- **TRY IT**: From the line containing "lifetime, but protecting" down to the line containing "Request Quote", copy out the entries below exactly, both lines included, and nothing else; pictures do not belong in the copy.

- **DATA EXTRACTS**:

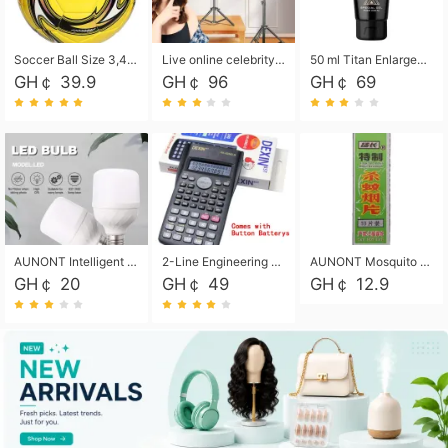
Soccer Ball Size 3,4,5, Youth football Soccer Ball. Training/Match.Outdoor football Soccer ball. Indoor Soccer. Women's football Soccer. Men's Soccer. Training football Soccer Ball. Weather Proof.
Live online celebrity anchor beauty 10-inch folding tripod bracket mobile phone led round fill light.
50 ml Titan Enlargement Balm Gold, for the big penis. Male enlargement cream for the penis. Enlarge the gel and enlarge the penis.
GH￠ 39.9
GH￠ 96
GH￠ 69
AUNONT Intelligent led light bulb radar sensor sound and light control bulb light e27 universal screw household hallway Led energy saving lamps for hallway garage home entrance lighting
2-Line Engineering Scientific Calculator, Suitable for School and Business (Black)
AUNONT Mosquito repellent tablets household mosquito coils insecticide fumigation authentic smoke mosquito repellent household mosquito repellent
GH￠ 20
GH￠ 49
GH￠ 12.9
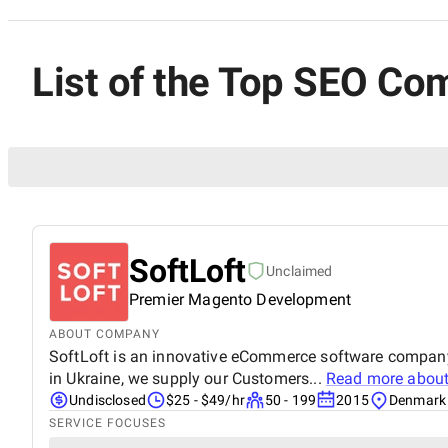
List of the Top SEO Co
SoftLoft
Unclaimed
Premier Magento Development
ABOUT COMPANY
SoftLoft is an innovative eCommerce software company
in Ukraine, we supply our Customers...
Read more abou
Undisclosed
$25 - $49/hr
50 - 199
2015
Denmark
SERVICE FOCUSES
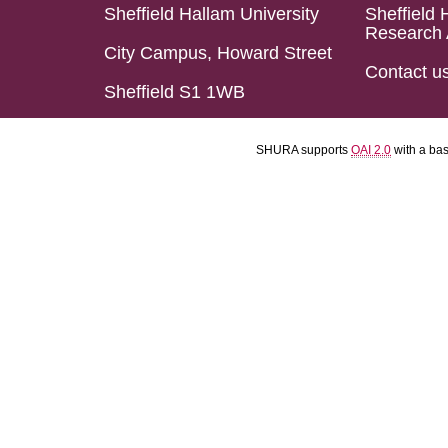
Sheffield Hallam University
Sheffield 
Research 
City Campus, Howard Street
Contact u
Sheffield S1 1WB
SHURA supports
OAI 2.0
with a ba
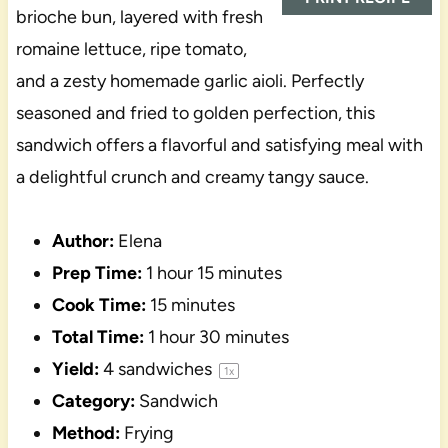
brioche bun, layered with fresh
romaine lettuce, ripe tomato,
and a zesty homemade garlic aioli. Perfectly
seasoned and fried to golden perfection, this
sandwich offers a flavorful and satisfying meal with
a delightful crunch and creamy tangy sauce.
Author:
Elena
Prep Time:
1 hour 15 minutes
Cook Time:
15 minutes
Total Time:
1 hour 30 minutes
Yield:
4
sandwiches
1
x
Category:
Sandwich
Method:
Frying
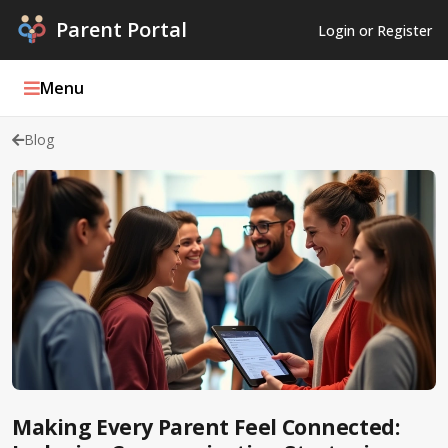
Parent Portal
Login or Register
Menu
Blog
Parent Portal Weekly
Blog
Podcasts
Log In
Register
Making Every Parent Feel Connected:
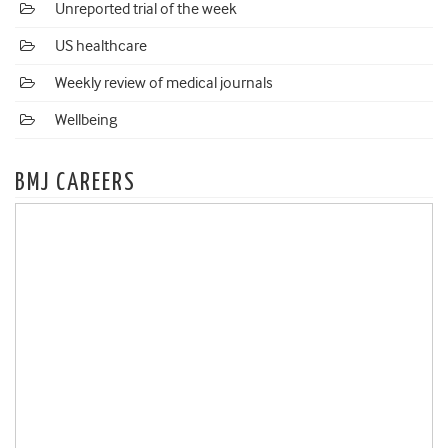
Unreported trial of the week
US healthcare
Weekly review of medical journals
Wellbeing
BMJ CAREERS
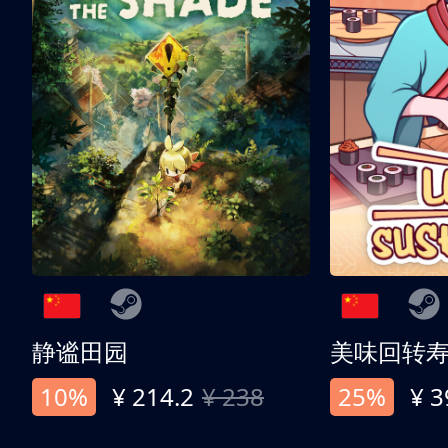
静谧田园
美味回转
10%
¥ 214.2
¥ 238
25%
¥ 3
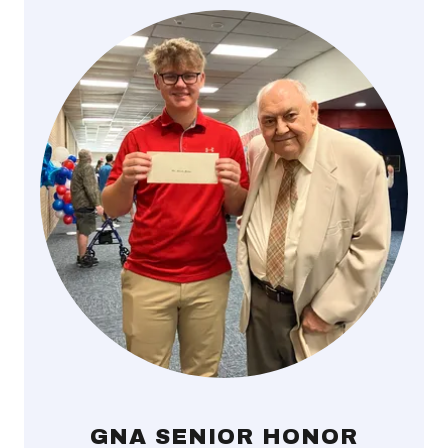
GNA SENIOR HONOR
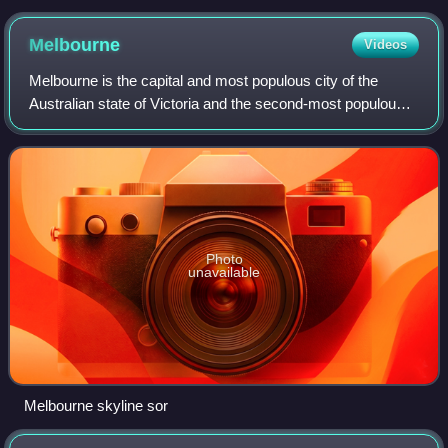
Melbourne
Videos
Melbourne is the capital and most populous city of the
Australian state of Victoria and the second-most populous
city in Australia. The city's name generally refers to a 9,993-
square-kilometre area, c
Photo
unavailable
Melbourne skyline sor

==

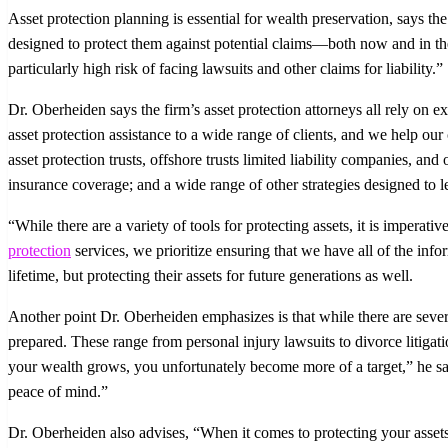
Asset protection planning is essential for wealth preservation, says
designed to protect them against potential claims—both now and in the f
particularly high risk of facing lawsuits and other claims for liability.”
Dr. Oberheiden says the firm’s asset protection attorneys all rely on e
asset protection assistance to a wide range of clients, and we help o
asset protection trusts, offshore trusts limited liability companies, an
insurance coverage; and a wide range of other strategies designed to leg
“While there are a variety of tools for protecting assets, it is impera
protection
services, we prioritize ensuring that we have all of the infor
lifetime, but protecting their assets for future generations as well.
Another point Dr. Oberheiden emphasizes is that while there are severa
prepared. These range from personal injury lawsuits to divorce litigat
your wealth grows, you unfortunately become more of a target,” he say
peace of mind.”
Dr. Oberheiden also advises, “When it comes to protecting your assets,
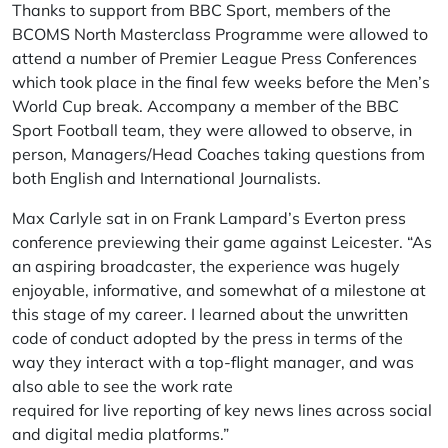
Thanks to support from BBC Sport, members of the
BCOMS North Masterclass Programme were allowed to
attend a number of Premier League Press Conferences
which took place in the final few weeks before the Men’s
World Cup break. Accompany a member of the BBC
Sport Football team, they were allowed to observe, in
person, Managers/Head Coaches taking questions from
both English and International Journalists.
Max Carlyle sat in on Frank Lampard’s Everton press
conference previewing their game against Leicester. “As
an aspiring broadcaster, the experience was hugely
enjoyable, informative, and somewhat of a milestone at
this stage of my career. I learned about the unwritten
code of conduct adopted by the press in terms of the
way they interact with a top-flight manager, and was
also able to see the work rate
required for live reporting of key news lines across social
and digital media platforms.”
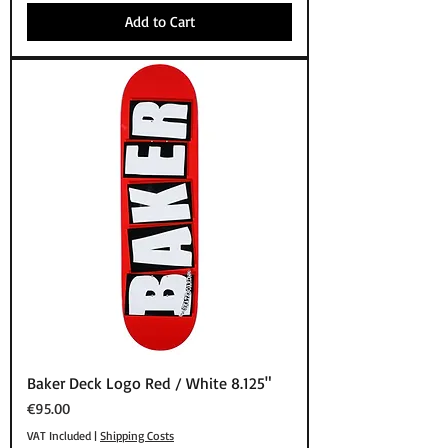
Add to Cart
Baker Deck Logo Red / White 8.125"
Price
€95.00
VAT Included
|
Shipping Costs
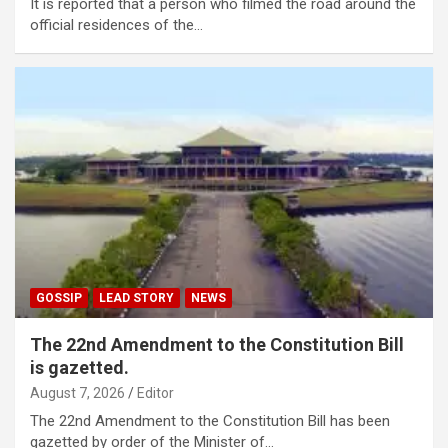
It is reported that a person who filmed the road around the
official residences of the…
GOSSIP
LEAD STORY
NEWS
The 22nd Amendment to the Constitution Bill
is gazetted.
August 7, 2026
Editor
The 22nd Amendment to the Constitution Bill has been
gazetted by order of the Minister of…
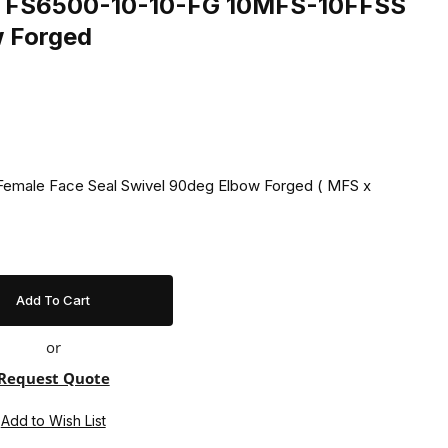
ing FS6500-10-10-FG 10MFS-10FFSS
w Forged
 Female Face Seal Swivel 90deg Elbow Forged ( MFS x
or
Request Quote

- **RESULT BELOW**:
lifetime, but protecting their assets for future generations as well.
Another point Dr. Oberheiden emphasizes is that while there are severa
prepared. These range from personal injury lawsuits to divorce litigat
your wealth grows, you unfortunately become more of a target,” he say
peace of mind.”
Dr. Oberheiden also advises, “When it comes to protecting your assets,
Thanks to support from BBC Sport, members of the
BCOMS North Masterclass Programme were allowed to
attend a number of Premier League Press Conferences
which took place in the final few weeks before the Men’s
World Cup break. Accompany a member of the BBC
Sport Football team, they were allowed to observe, in
person, Managers/Head Coaches taking questions from
both English and International Journalists.
Max Carlyle sat in on Frank Lampard’s Everton press
conference previewing their game against Leicester. “As
an aspiring broadcaster, the experience was hugely
enjoyable, informative, and somewhat of a milestone at
this stage of my career. I learned about the unwritten
code of conduct adopted by the press in terms of the
way they interact with a top-flight manager, and was
also able to see the work rate
required for live reporting of key news lines across social
and digital media platforms.”
Add to Cart
Baker Deck Logo Red / White 8.125"
Price
€95.00
VAT Included
|
Shipping Costs
It is reported that a person who filmed the road around the
official residences of the…
GOSSIP
LEAD STORY
NEWS
The 22nd Amendment to the Constitution Bill
is gazetted.
August 7, 2026
Editor
The 22nd Amendment to the Constitution Bill has been
gazetted by order of the Minister of…
ing FS6500-10-10-FG 10MFS-10FFSS
w Forged
 Female Face Seal Swivel 90deg Elbow Forged ( MFS x
or
Request Quote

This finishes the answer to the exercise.